* **Goal of the exercise**
Print out the data that follows exactly, character for character, apart from the pictures.

(Source material Opens)

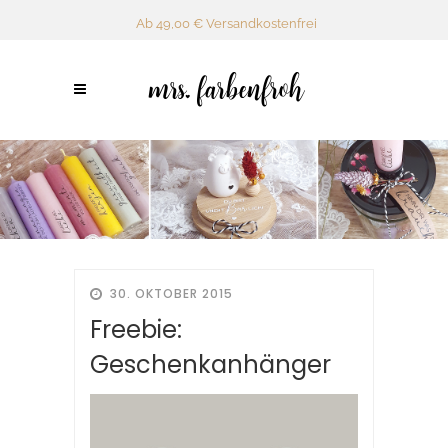
Ab 49,00 € Versandkostenfrei
30. OKTOBER 2015
Freebie:
Geschenkanhänger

(Source material Closes)

* **Result**
Ab 49,00 € Versandkostenfrei
30. OKTOBER 2015
Freebie:
Geschenkanhänger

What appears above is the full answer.